Re: [PATCH 1/3] regulator: core: fix boot-on regulators use_count usage

From: Marco Felsch
Date: Tue Oct 08 2019 - 12:16:47 EST


On 19-10-08 16:42, Mark Brown wrote:
> On Tue, Oct 08, 2019 at 04:56:05PM +0200, Marco Felsch wrote:
> > On 19-10-08 13:51, Mark Brown wrote:
>
> > > No, we shouldn't do anything when the regulator probes - we'll only
> > > disable unused regulators when we get to the end of boot (currently we
> > > delay this by 30s to give userspace a chance to run, that's a hack but
> > > we're fresh out of better ideas).

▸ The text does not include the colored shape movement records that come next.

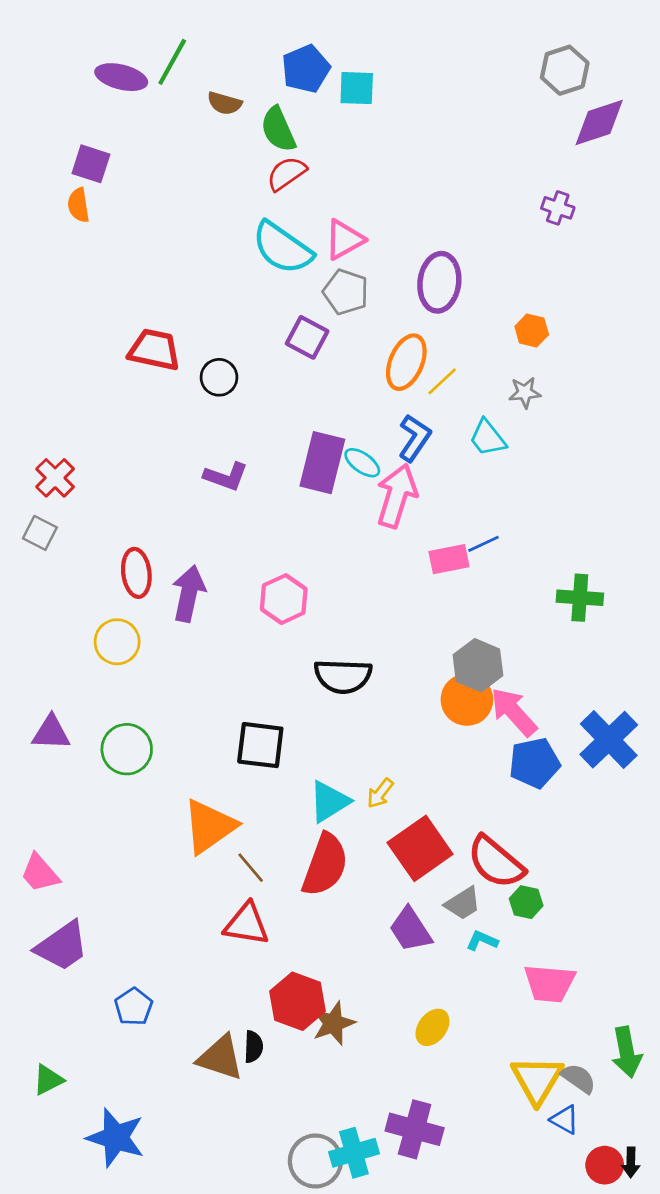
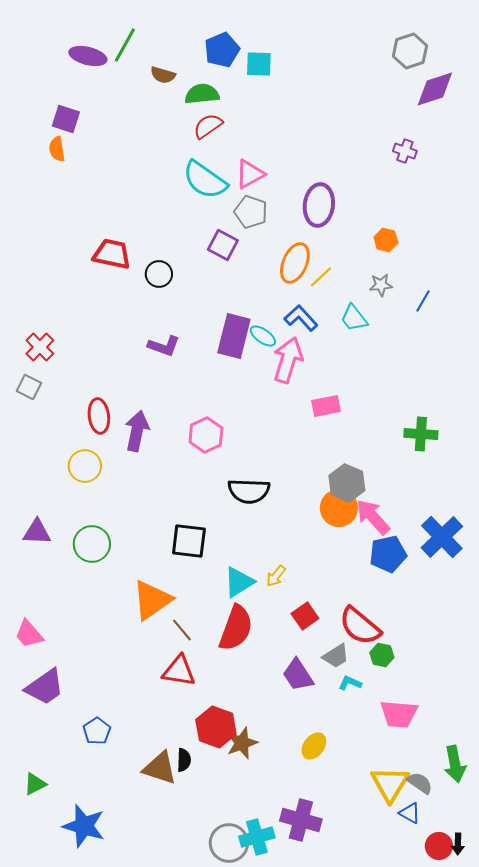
green semicircle: (278, 129) -> (202, 94), turned 108
blue L-shape: (415, 438) -> (301, 318), turned -76
blue line: (483, 544) -> (423, 301), moved, turned -35
red square: (420, 848) -> (305, 616), size x0.6

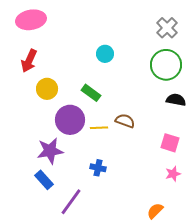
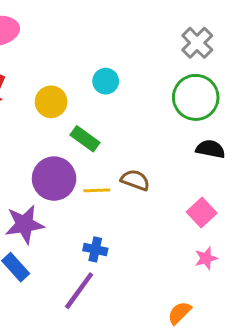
yellow circle: (47, 89) -> (51, 102), moved
pink square: (170, 143) -> (202, 213), turned 30
purple line: (71, 202) -> (79, 291), moved

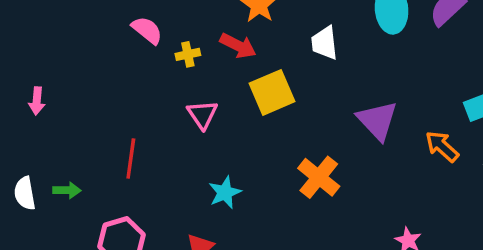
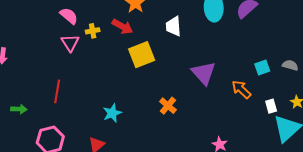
pink triangle: (202, 114) -> (70, 43), moved
orange cross: (319, 177) -> (168, 106), size x0.7

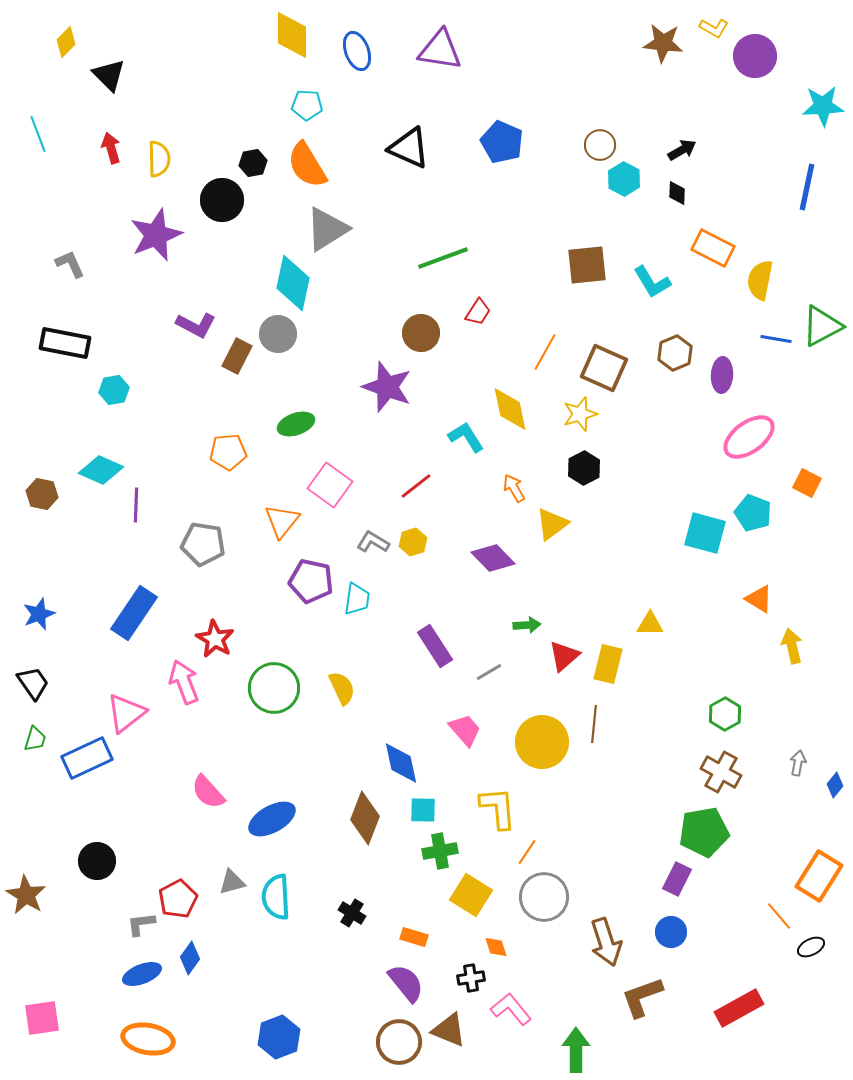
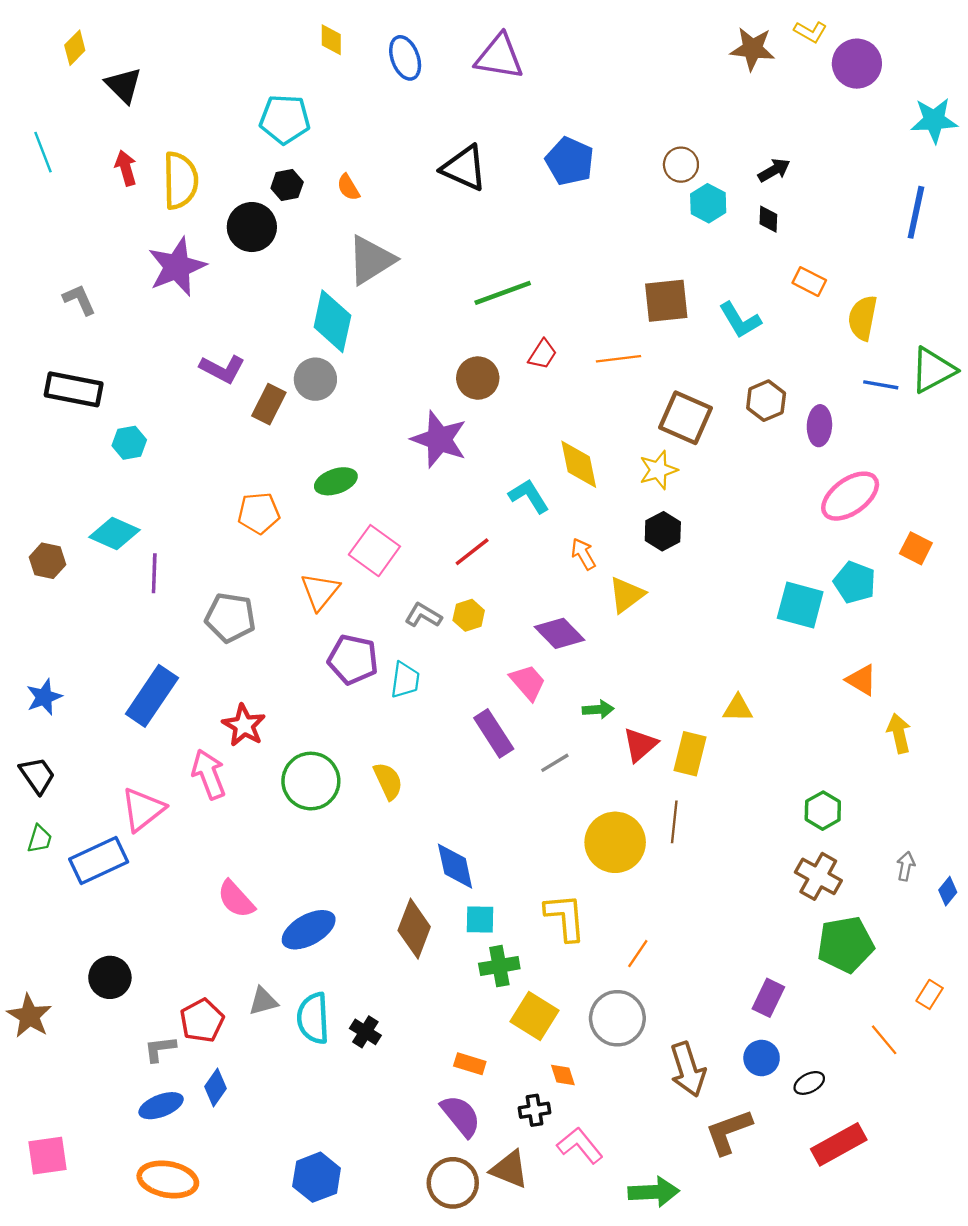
yellow diamond: (292, 35) -> (331, 40), size x0.6
cyan pentagon: (307, 105) -> (285, 119), moved, size x1.4
yellow semicircle: (159, 159) -> (180, 180), size x1.4
orange semicircle: (307, 165) -> (348, 187), size x0.5
orange rectangle: (713, 248) -> (809, 282), size x0.7
orange line: (545, 352) -> (619, 359), moved, turned 54
pink trapezoid: (465, 730) -> (528, 682), moved
green pentagon: (704, 832) -> (846, 944), moved
orange line: (527, 852) -> (638, 954), moved
orange rectangle: (819, 876) -> (930, 994), size x0.5
black cross: (352, 913) -> (365, 1032), moved
black ellipse: (811, 947) -> (809, 1083), moved
green arrow: (576, 1050) -> (654, 1192), turned 87

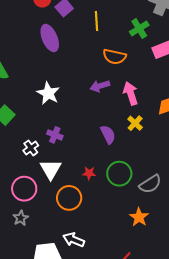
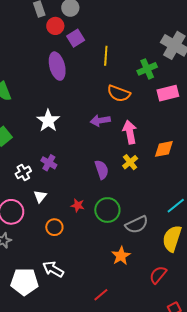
white triangle: (51, 169) -> (40, 196), size x0.6
orange circle: (69, 198) -> (54, 227), size x0.7

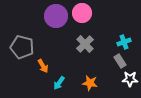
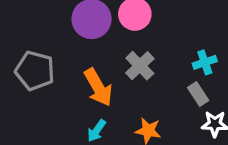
orange arrow: (43, 66) -> (98, 87), moved, size x1.6

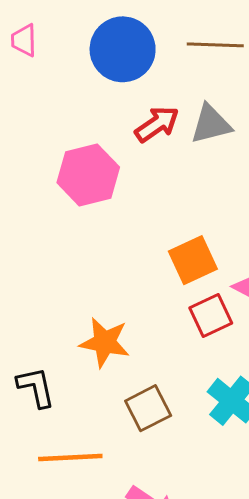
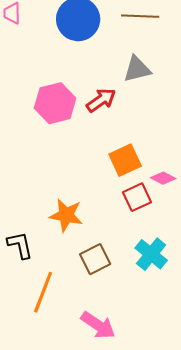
red arrow: (157, 124) -> (101, 100), moved
orange line: (70, 458) -> (43, 292), turned -66

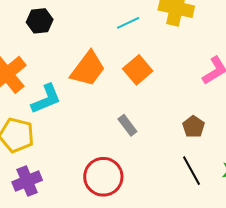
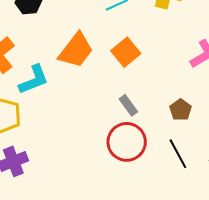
gray rectangle: (127, 125) -> (128, 105), moved
red circle: (103, 177) -> (127, 142), moved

During boot the regulator state will
> > > only be changed if some consumer appears and changes the state.
>
> > Okay, so this won't disable the regualtor?
>
> > 8<----------------------------------------------------------------
> > static int reg_fixed_voltage_probe(struct platform_device *pdev)
> > {
> > ...
> >
> > if (config->enabled_at_boot)
> > gflags = GPIOD_OUT_HIGH;
> > else
> > gflags = GPIOD_OUT_LOW;
> >
> > ...
> > }
> > 8<----------------------------------------------------------------
>
> If this is a GPIO regulator then the Linux APIs mean you can't read the
> status back so it's one of the regulators for which this property was
> invented. This is a real limitation of the Linux APIs, with most
> hardware you can actually read the status back so we shouldn't need
> this.

I know and I followed the discussion between you and Doug. But it
is a valid use-case to have a external gpio-enabled regualtor connected
to a panel. If I don't mark the regulator as 'regualtor-boot-on' and use
the fixed.c driver (IMHO this is correct), the regulator gets disabled
during probe. So I will have a panel off/ panel on sequence during boot.
To avoid this I set the 'regualtor-boot-on' property but then I can't
disable the panel during suspend..

Can you give me an advice how I can handle that otherwise?